> **EXERCISE OBJECTIVE**
Transcribe the whole listing exactly; the images stay out.

> **EXTRACTED DATA**
-- Opening Marker --
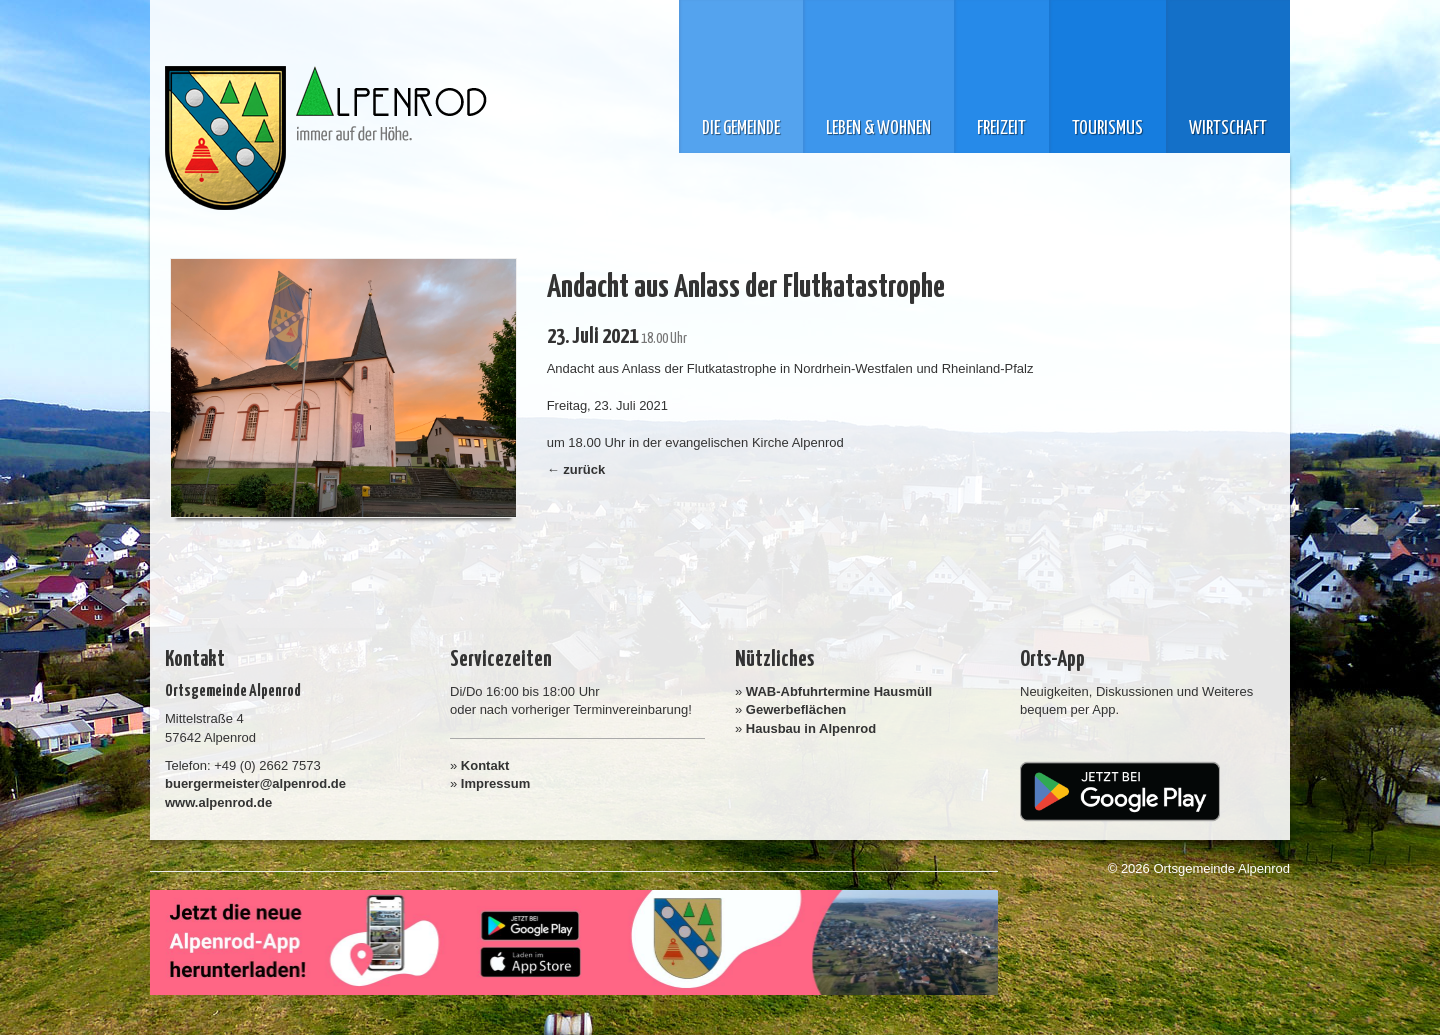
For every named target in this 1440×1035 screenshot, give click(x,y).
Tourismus (1107, 129)
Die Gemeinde (741, 129)
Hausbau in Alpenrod (811, 728)
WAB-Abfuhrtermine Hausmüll (839, 691)
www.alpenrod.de (218, 802)
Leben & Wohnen (878, 129)
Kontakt (485, 765)
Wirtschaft (1228, 129)
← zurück (576, 469)
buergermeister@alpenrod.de (255, 783)
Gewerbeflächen (796, 709)
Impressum (495, 783)
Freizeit (1001, 129)
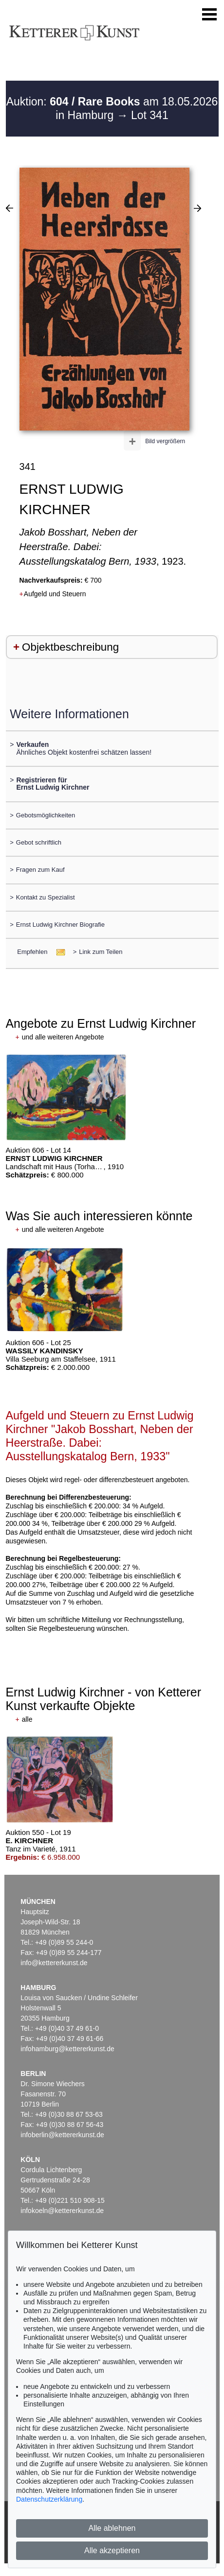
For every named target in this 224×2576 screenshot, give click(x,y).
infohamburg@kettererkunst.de (67, 2049)
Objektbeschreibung (70, 647)
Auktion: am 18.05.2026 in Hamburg (112, 108)
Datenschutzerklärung (49, 2499)
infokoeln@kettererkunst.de (62, 2210)
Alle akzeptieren (112, 2550)
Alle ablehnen (112, 2528)
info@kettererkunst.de (53, 1963)
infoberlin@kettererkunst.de (62, 2135)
-- Closing Marker --
> **ANSWER SPACE**
For every named target in this 1440×1035 screenshot, give click(x,y).
Tourismus (1107, 129)
Die Gemeinde (741, 129)
Hausbau in Alpenrod (811, 728)
WAB-Abfuhrtermine Hausmüll (839, 691)
www.alpenrod.de (218, 802)
Leben & Wohnen (878, 129)
Kontakt (485, 765)
Wirtschaft (1228, 129)
← zurück (576, 469)
buergermeister@alpenrod.de (255, 783)
Gewerbeflächen (796, 709)
Impressum (495, 783)
Freizeit (1001, 129)
For every named target in this 224×2576 screenshot, give click(x,y).
infohamburg@kettererkunst.de (67, 2049)
Objektbeschreibung (70, 647)
Auktion: am 18.05.2026 in Hamburg (112, 108)
Datenschutzerklärung (49, 2499)
infokoeln@kettererkunst.de (62, 2210)
Alle akzeptieren (112, 2550)
Alle ablehnen (112, 2528)
info@kettererkunst.de (53, 1963)
infoberlin@kettererkunst.de (62, 2135)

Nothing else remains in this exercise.